Découvrir cette légumineuse encore trop peu connue

Photo : Les graines de lupin sont récoltées lorsqu'elles ont atteint un taux d'humidité d'environ 14.5%

 

Au début du mois d’août, des agriculteurs du pays de Caux se sont réunis autour d’une parcelle de lupin de Benoît Minard, exploitant à Petiville. Leur objectif ? Découvrir cette légumineuse encore trop peu connue et qui présente pourtant de nombreux avantages du point de vue agronomique, tant pour les cultures que pour l’élevage. Le genre des lupins se dissocie en plusieurs espèces dont le lupin blanc doux, implanté sur la majorité des surfaces en France en variétés d’hiver et de printemps.

Les principales régions de production du lupin en France se concentrent surtout autour des régions pays de la Loire, Centre val de Loire et Nouvelle Aquitaine. Aujourd’hui, avec un catalogue de variétés plus développé, il est possible d’envisager sa culture en Normandie, en privilégiant des variétés très précoces.

Sur la parcelle, c’est donc une variété précoce de lupin blanc de printemps qui a été semée le 24 mars. Benoît décrit les caractéristiques de son sol, indispensables au succès de la culture : séchant et très pauvre en calcaire actif (<2.5%). Le lupin étant une légumineuse, il faut inoculer ses semences avec la bactérie Bradyrhizobium lupini, non présente naturellement dans les sols. Cela permettra une symbiose bactérie-plante manifestée par l’apparition de nodosités et la fixation de l’azote atmosphérique. Par ce fait, la culture ne nécessite pas d’apport externe d’azote.

 

 

Pour sa première année, la stratégie de Benoît a été de semer densément le lupin pour couvrir un maximum de surface aux stades avancés et ainsi éviter les rattrapages. Malgré cela, un herbicide en pré-levée a été pulvérisé pour sécuriser la levée. Stratégie gagnante puisque lors du tour, la parcelle est propre ! Alternativement, on pourrait aussi augmenter l’écartement et substituer les phytosanitaires avec du désherbage mécanique : houe/herse en pré-levée puis herse/houe/bineuse ensuite. Il est possible d’intervenir mécaniquement jusqu’à la floraison.

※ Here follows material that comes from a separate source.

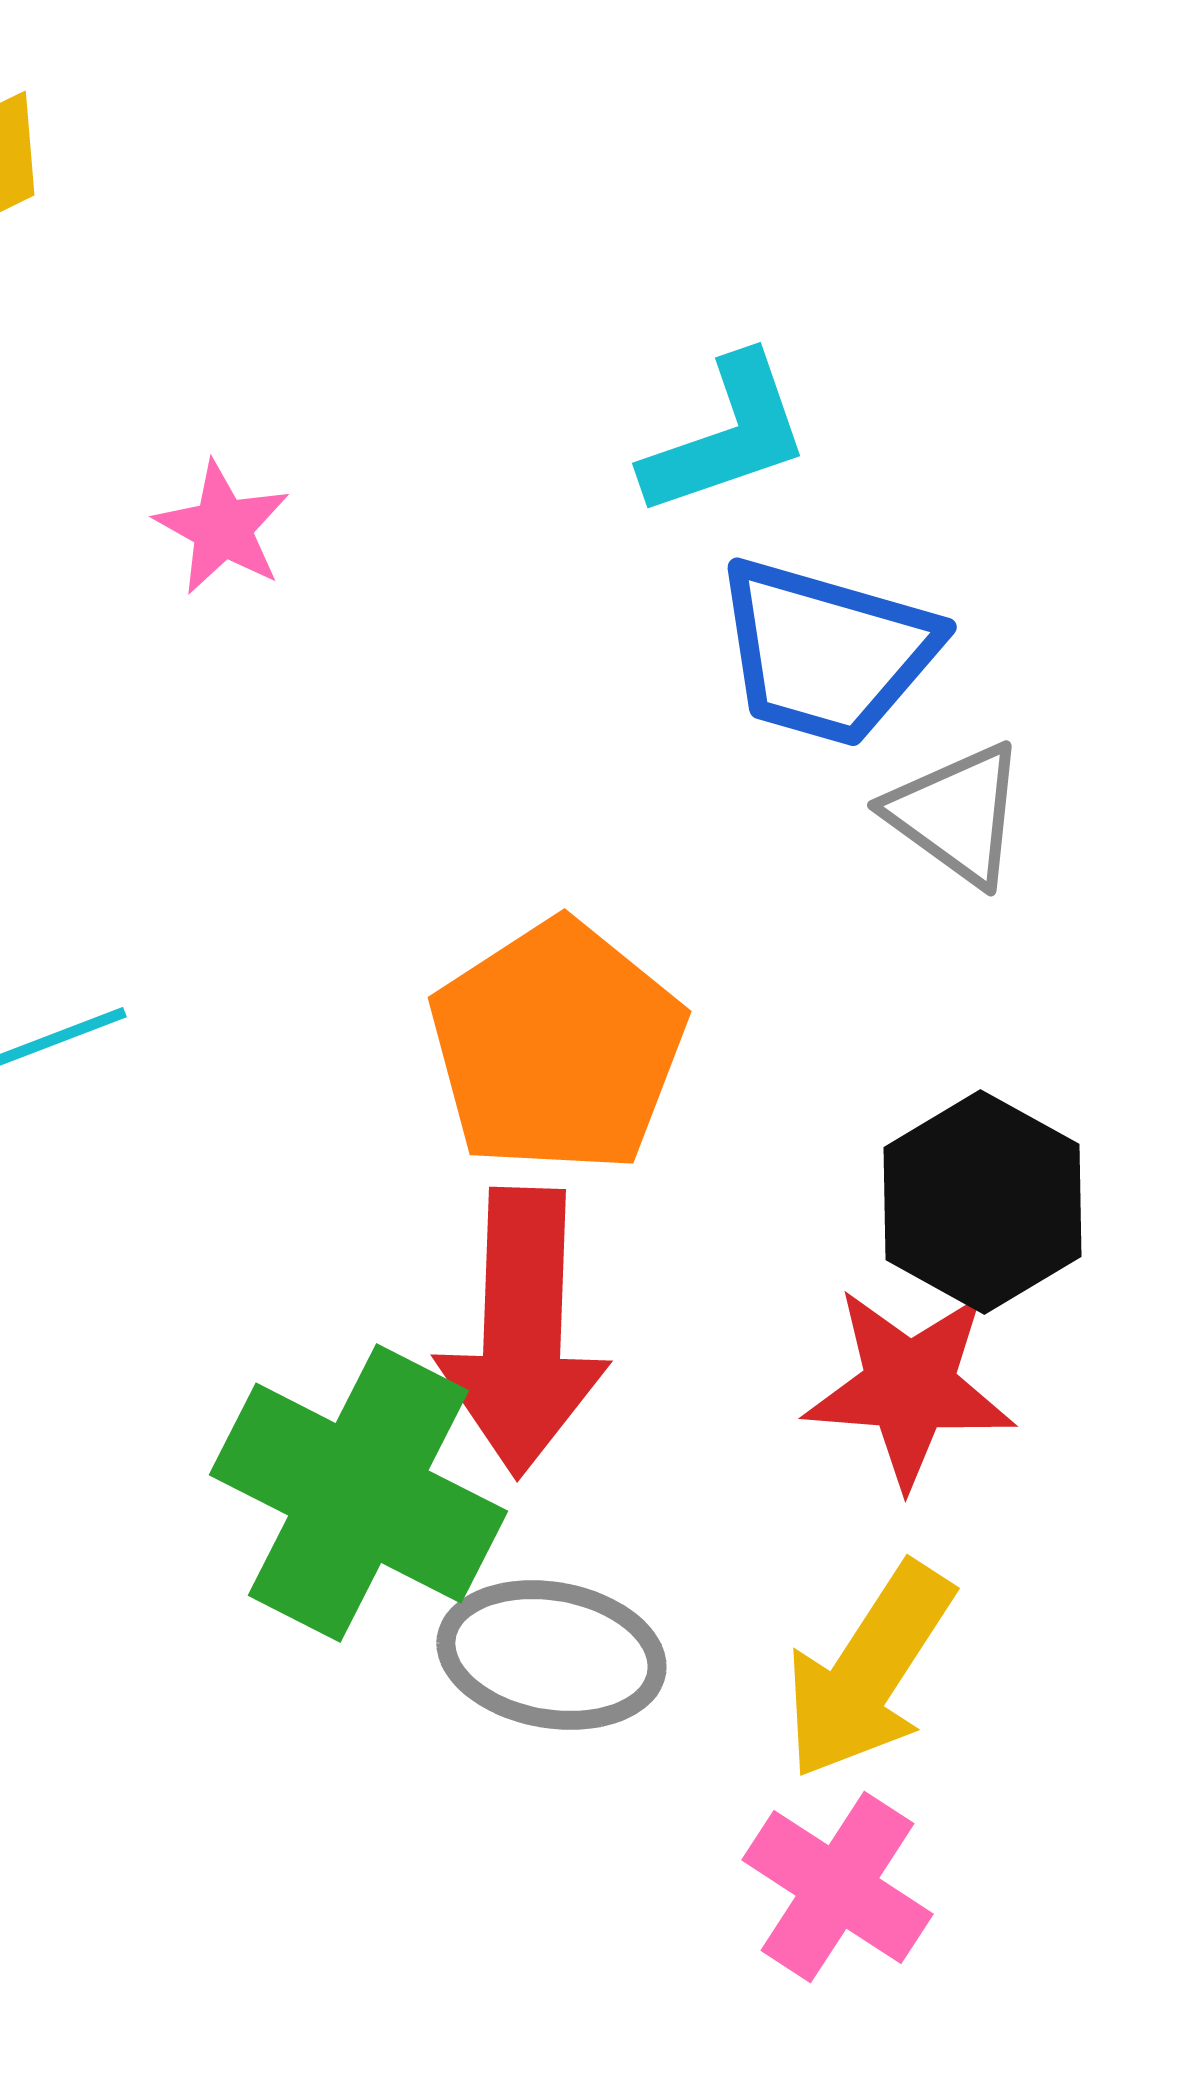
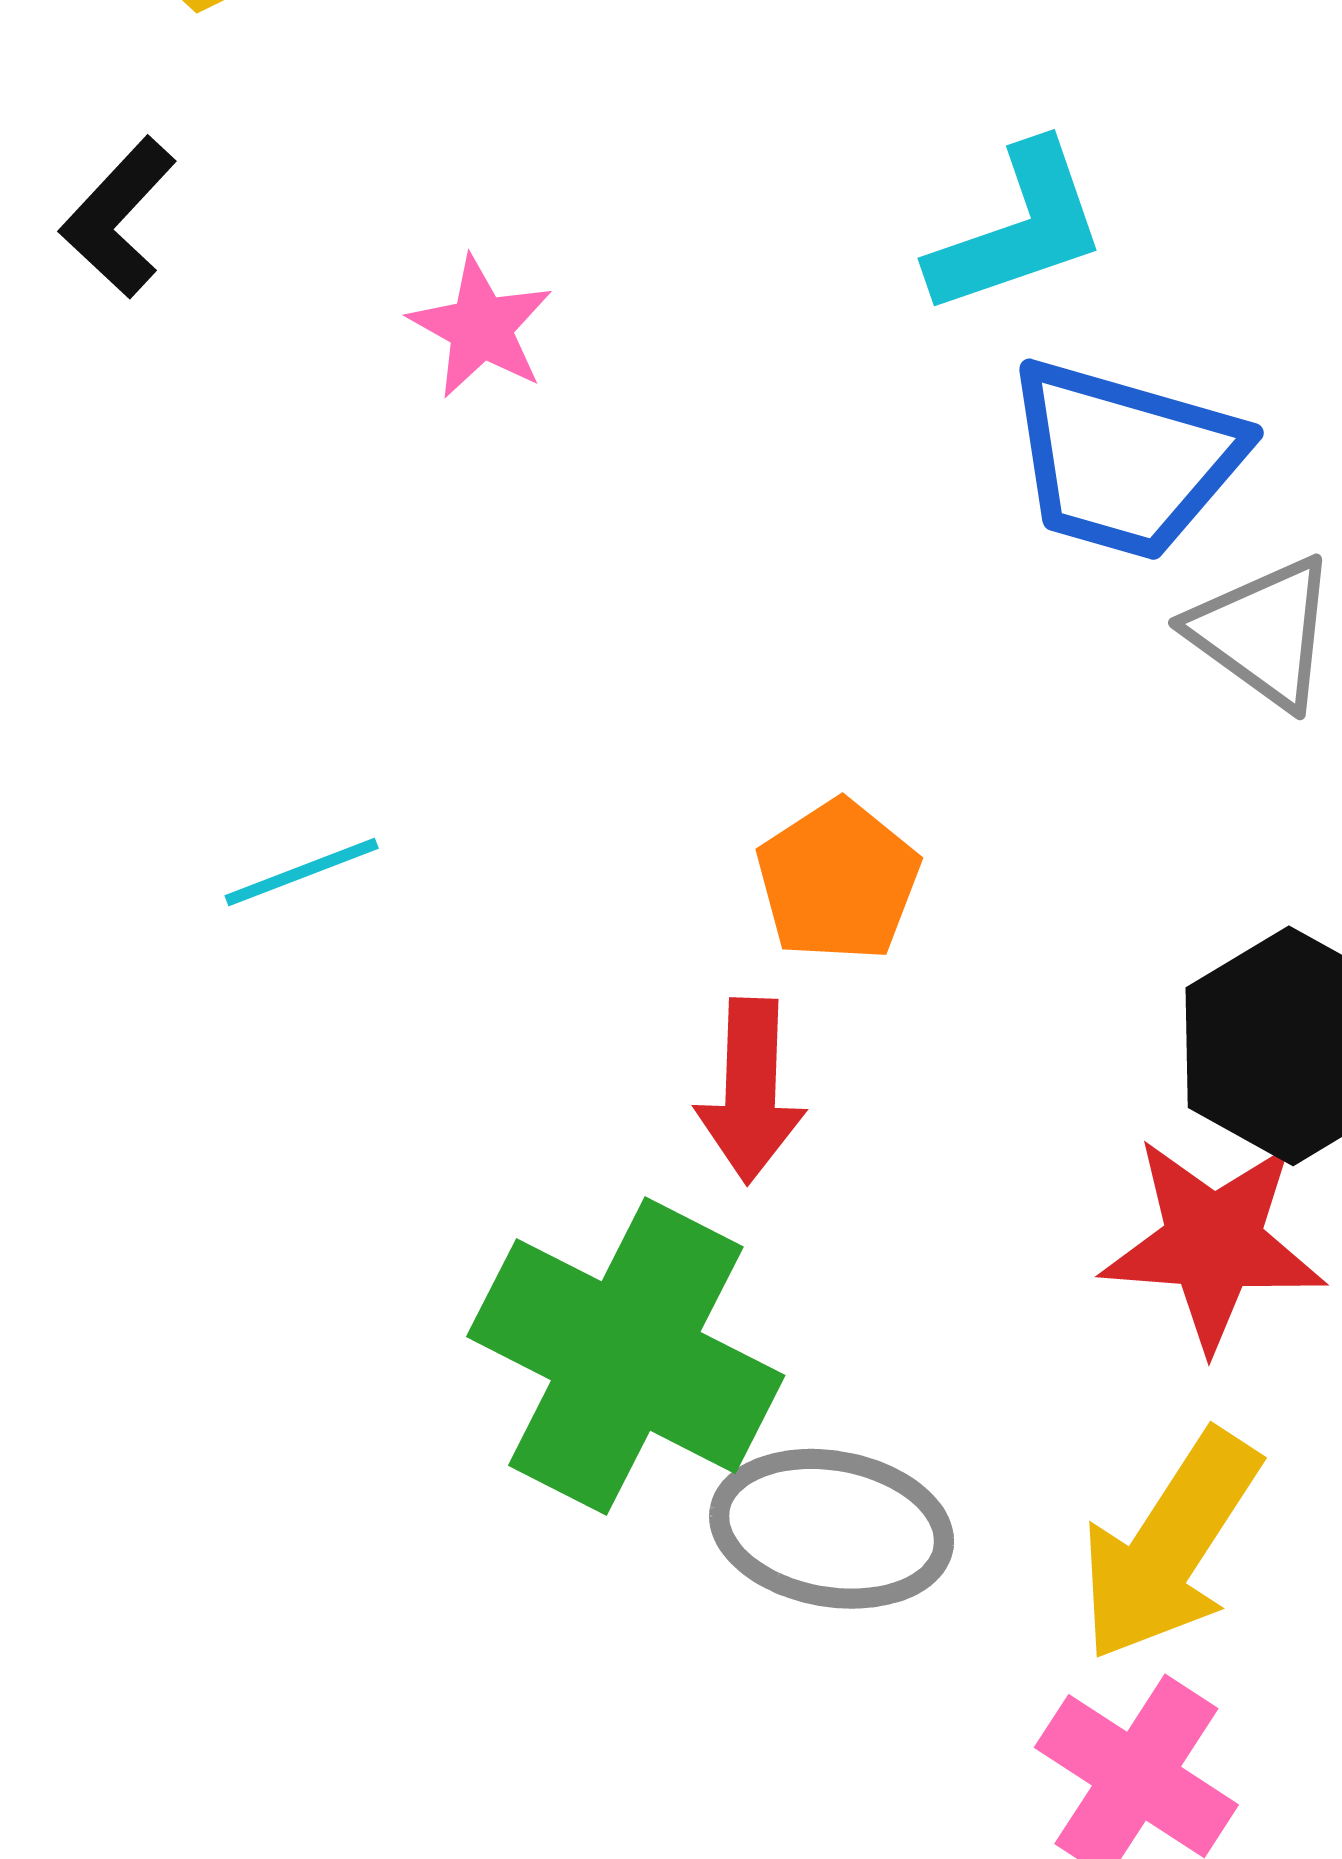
orange pentagon: (557, 1047) -> (838, 881), size x0.6
red arrow: (522, 1332) -> (751, 1091), moved, size x0.6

La parcelle de Benoît n’a pas subi de pression de maladies ou ravageurs particulière ; il a donc pu faire l’impasse sur les fongicides et insecticides. Le lupin de printemps est moins sensible à ces pressions mais il faut rester vigilant (mouche des semis, thrips, anthracnose,…)

Le tour de la parcelle laisse entrevoir de belles perspectives de rendement (30 à 40 qx/ha) pour une récolte prévue début septembre (tardive en raison des conditions humides de cette fin d’été).

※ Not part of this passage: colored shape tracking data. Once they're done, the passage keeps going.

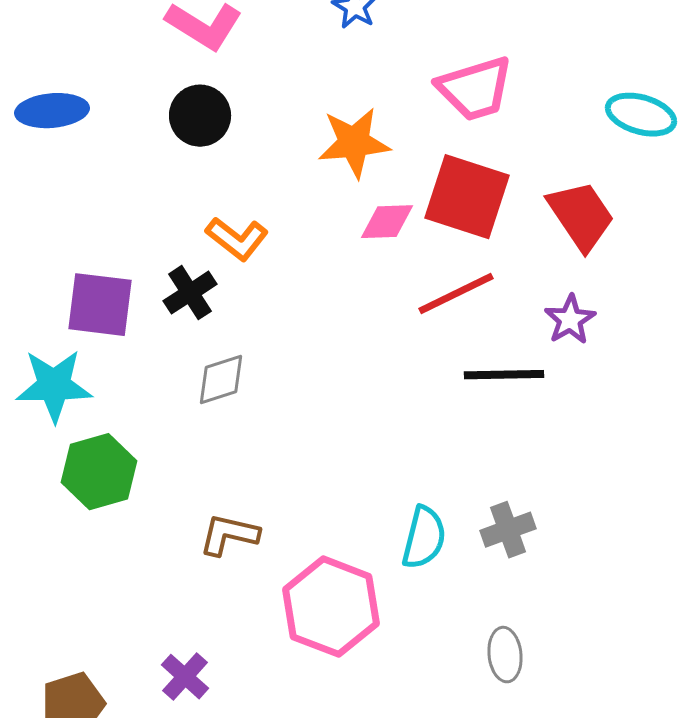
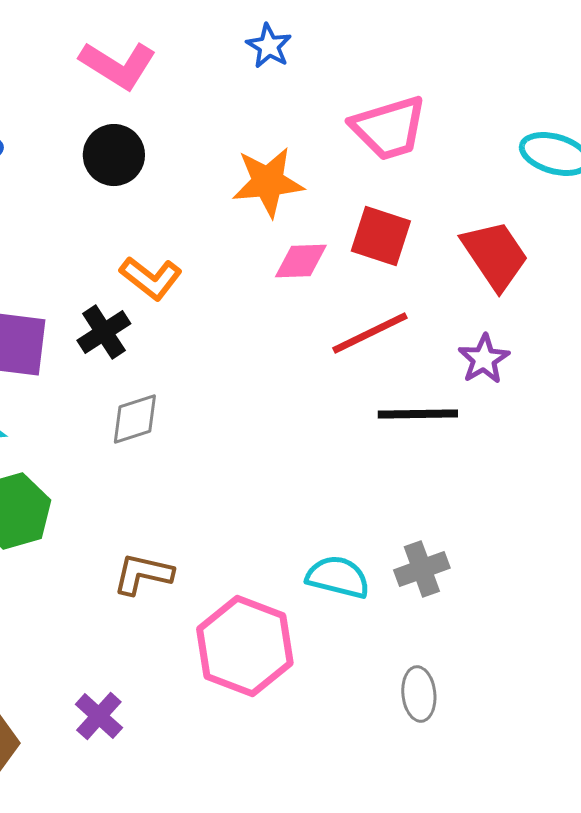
red square: (467, 197) -> (381, 236), size x0.7
cyan semicircle: (424, 538) -> (338, 577), turned -90

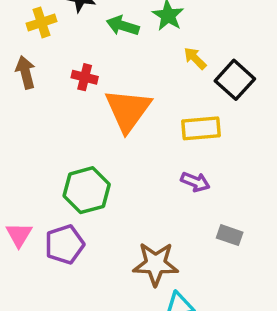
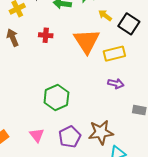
orange triangle: (128, 110) -> (87, 41), moved
pink triangle: (19, 235) -> (37, 135), moved
purple pentagon: (64, 244) -> (70, 137), moved

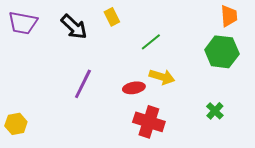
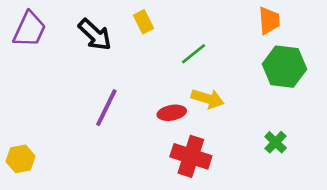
orange trapezoid: (229, 16) -> (269, 20), moved
purple trapezoid: (23, 23) -> (29, 29), turned -76

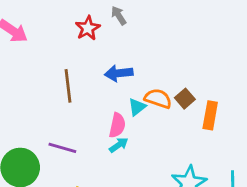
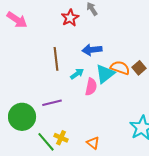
cyan triangle: (137, 107) -> (105, 74), size x1.5
cyan arrow: (119, 145) -> (77, 74), moved
purple line: (62, 148) -> (52, 103), turned -30

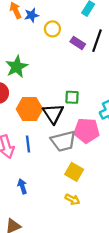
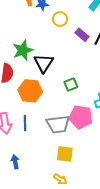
green square: (72, 97) -> (71, 85), turned -32
black triangle: (53, 114) -> (44, 63), moved
yellow square: (74, 172) -> (65, 154), turned -30

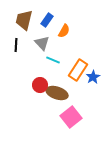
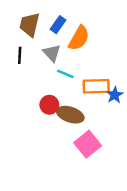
orange semicircle: (64, 31) -> (79, 38), size x1.5
orange rectangle: (78, 70) -> (96, 86), turned 55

Aujourd’hui, les coopératives normandes s’intéressent à cette culture, ce qui a permis à Benoît d’avoir un débouché pour le volume de cette année. Le potentiel de cette culture laisse supposer une forte dynamique de développement des surfaces et d’augmentation de la demande.

 

Le lupin présente aussi des intérêts en élevage, avec sa forte valeur protéique (34%). Le lupin blanc doux n’est pas amer comme c’est le cas pour d'autres espèces notamment plus ancienne. Des études montrent qu’il peut être amené dans une ration bovine en graines entières et qu’il est même plus valorisé par l’animal dans ce cas (mélangé à une céréale par exemple).

 

Et le soja ?

Les agriculteurs ont également visité une parcelle de soja semée mi-mai. Le soja français profite d’une belle dynamique car il est non OGM contrairement à la majorité des sojas exportés et produit plus localement ce qui pourrait intéresser le marché de l’alimentation humaine et animale, notamment en bio. Il commence donc à être cultivé en Normandie, même s’il requiert un sol avec de bonnes réserves hydriques. L’année passée, Benoît a réussi à produire 38q/ha de graines.